Once upon a time, I had a truck, and it was a nice truck. Unfortunately, this truck got towed -- all the time. As a matter of fact, this truck's passenger seat was littered with tickets from the Borough of State College and the cities of Harrisburg and Philadelphia.
It was quite a sight, orange and yellow and beige mini-envelopes spread like leaves throughout the entire cab. Even with the bright colors, that are supposed to attract the attention of normal human beings to remind them of the debt they must repay society for parking in the wrong spot, I ignored them.
I ignored them for so long that I woke up one morning only to discover that my truck had been stolen from its unofficial parking spot on Locust Lane. Then I realized this is State College, and nobody steals cars in State College.
I paid all of the tickets and the boot fee and the towing fee and the storage fee and the administrative fee until I was finally broke.
So broke that I didn't have the money to purchase a parking pass, or food for that matter. Thus began the vicious cycle of tickets, boots and tow trucks.
Sure, I did it to myself; I should have paid those tickets the first time around. Had I only done that, I would never have opened myself up to the perpetual towing I experienced over the next two years in State College.
I made a mistake. We all make mistakes.
It just seems that certain people have a knack for recovering from their mistakes in a quicker fashion than others. I call these people "rich people."
Now, before all the crazy, conservative-capitalists start yelling at the paper demanding I stand trial before the House Committee on Un-American Activities, I just want to say there is nothing wrong with being rich. Hell, I have a lot of "rich" friends. I know that rich people are just like everyone else, with one key difference -- they have a ton of money.
In America and the world, money equals justice.
I don't really feel like getting into the many examples of rich famous people getting off the hook for murder, or drug abuse, or spousal abuse or any other offense listed under the California penal code.
Instead, I want to talk about normal people, and the lack of a margin of error in life. Normal people can quickly become poor folk, and we all know there is no justice in America for poor folk. It has been all used up by the rich people.

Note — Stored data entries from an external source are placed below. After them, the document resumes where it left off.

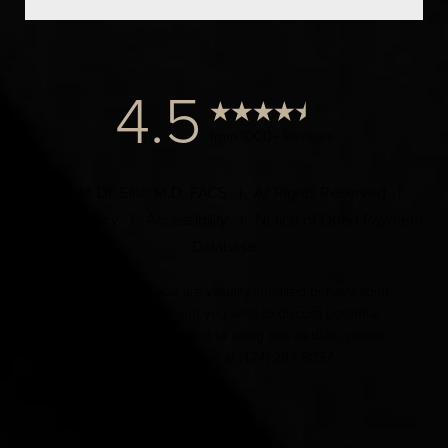
4.5
from 1000+ Reviews
© 2024 Dr. Elist, M.D. FACS | All Rights Reserved |
Privacy Policy
|
Accessibility
|
Notice of Open Payment
Database
Accessibility:
If you are visually impaired or have some
other impairment and you wish to discuss potential
accommodations related to using this website, please
contact our office at
(424) 284-8037
.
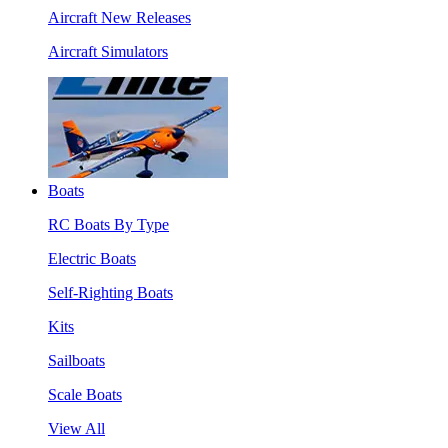
Aircraft New Releases
Aircraft Simulators
Boats
RC Boats By Type
Electric Boats
Self-Righting Boats
Kits
Sailboats
Scale Boats
View All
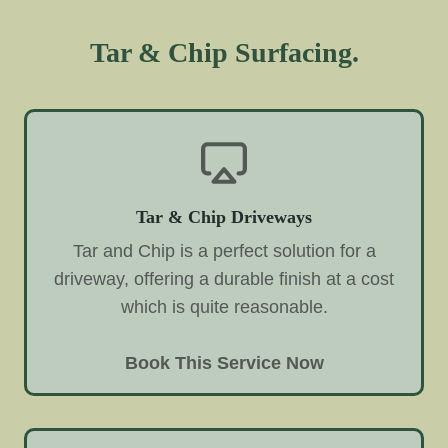
Tar & Chip Surfacing.
Tar & Chip Driveways
Tar and Chip is a perfect solution for a
driveway, offering a durable finish at a cost
which is quite reasonable.
Book This Service Now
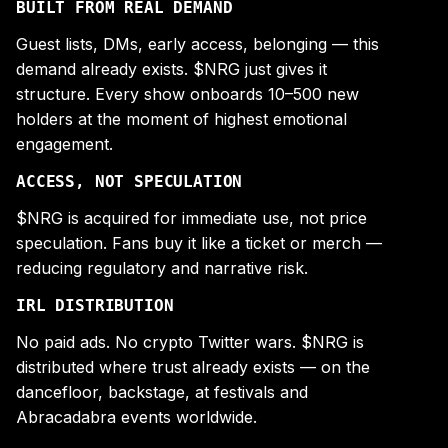
BUILT FROM REAL DEMAND
Guest lists, DMs, early access, belonging — this
demand already exists. $NRG just gives it
structure. Every show onboards 10–500 new
holders at the moment of highest emotional
engagement.
ACCESS, NOT SPECULATION
$NRG is acquired for immediate use, not price
speculation. Fans buy it like a ticket or merch —
reducing regulatory and narrative risk.
IRL DISTRIBUTION
No paid ads. No crypto Twitter wars. $NRG is
distributed where trust already exists — on the
dancefloor, backstage, at festivals and
Abracadabra events worldwide.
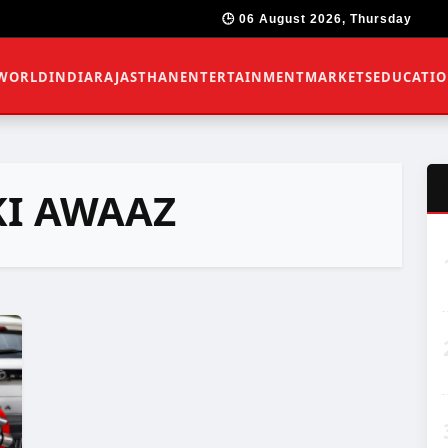
🕒 06 August 2026, Thursday
WORLD
INDIA
RAJASTHAN
ENTERTAINMENT
MARKETS
EDUCATI
KI AWAAZ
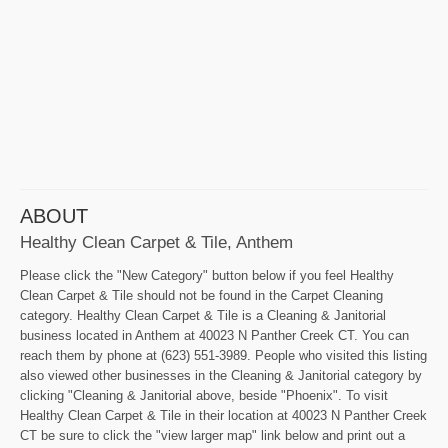
ABOUT
Healthy Clean Carpet & Tile, Anthem
Please click the "New Category" button below if you feel Healthy
Clean Carpet & Tile should not be found in the Carpet Cleaning
category. Healthy Clean Carpet & Tile is a Cleaning & Janitorial
business located in Anthem at 40023 N Panther Creek CT. You can
reach them by phone at (623) 551-3989. People who visited this listing
also viewed other businesses in the Cleaning & Janitorial category by
clicking "Cleaning & Janitorial above, beside "Phoenix". To visit
Healthy Clean Carpet & Tile in their location at 40023 N Panther Creek
CT be sure to click the "view larger map" link below and print out a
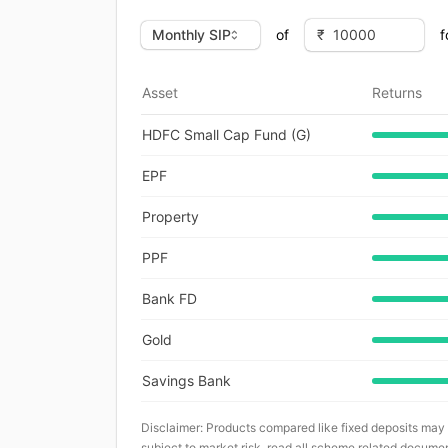
of
f
Asset
Returns
HDFC Small Cap Fund (G)
EPF
Property
PPF
Bank FD
Gold
Savings Bank
Disclaimer: Products compared like fixed deposits may
subject to market risk, read all scheme related documen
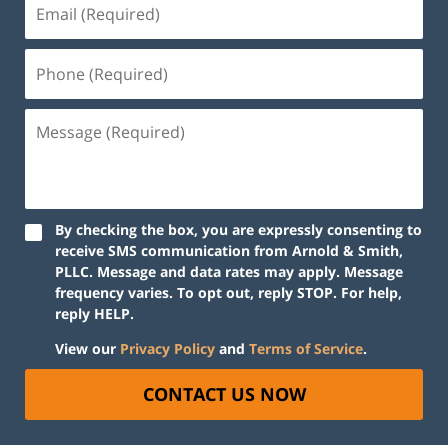
By checking the box, you are expressly consenting to
receive SMS communication from Arnold & Smith,
PLLC. Message and data rates may apply. Message
frequency varies. To opt out, reply STOP. For help,
reply HELP.
View our
Privacy Policy
and
Terms of Service
.
CONTACT US NOW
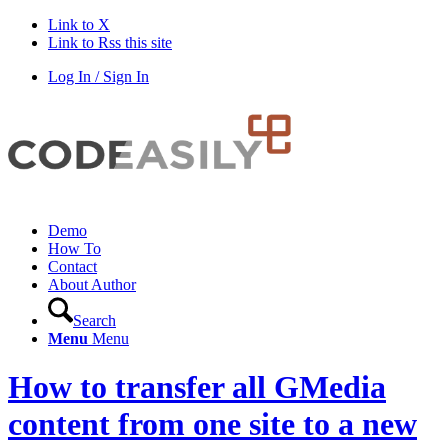
Link to X
Link to Rss this site
Log In / Sign In
Demo
How To
Contact
About Author
Search
Menu
Menu
How to transfer all GMedia
content from one site to a new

It might only take one mistake, one mistake that leads to others almost as if it were a self-fulfilling prophecy. Which leads me to the point of this rant -- mercy.
So many in this country want a criminal justice system built upon vindication rather than rehabilitation. Revenge dominates the minds of those in charge and drowns out mercy. In fact, mercy has become synonymous with weakness.
Revenge only creates more problems, as criminals are shipped off to correctional facilities with little effort to address the root problem that put them there in the first place.
That root problem might be anything from a mental disorder to a societal disorder.
Regardless, the person did commit the crime and it was ultimately their fault. However, we must understand what drives a person to violate the rules of a given society.
This understanding must exist in international policy as well. Instead of blindly attacking nations and people in response to what they may have done to us, perhaps we should also understand why we were attacked in the first place.
Our society is too quick to blame first, ask questions later. Knowledge is the only way that we might be able to squirm out of this quagmire and into some form of peace.
We need to understand that in order to preserve the American way of life, we might have violated the rights of others along the way.
We, the rich, might have done just enough to drive a normal country into a cycle of war and poverty. I'm not laying blame on our country for terrorism or war in general. Instead, I'm saying that we must understand what we have done as citizens of this world to create an environment that might foster the creation of murderers and terrorists.
It's not so easy to say that others in the world simply envy our way of life.
Everything has a cause and effect; we must understand our role in the cause.
I realized that I might not be able to afford my truck, so I sold it. I didn't get anymore parking tickets and I didn't get towed anymore. I know it's not that easy; however, solutions rarely are.
A little mercy has a great effect. Maybe we should stop being so worrisome about being soft, and pay a little more attention to what creates the contempt we are fighting now throughout the world and in our own country.
We are, after all, the rich people of the world that have a margin of error for experimentation.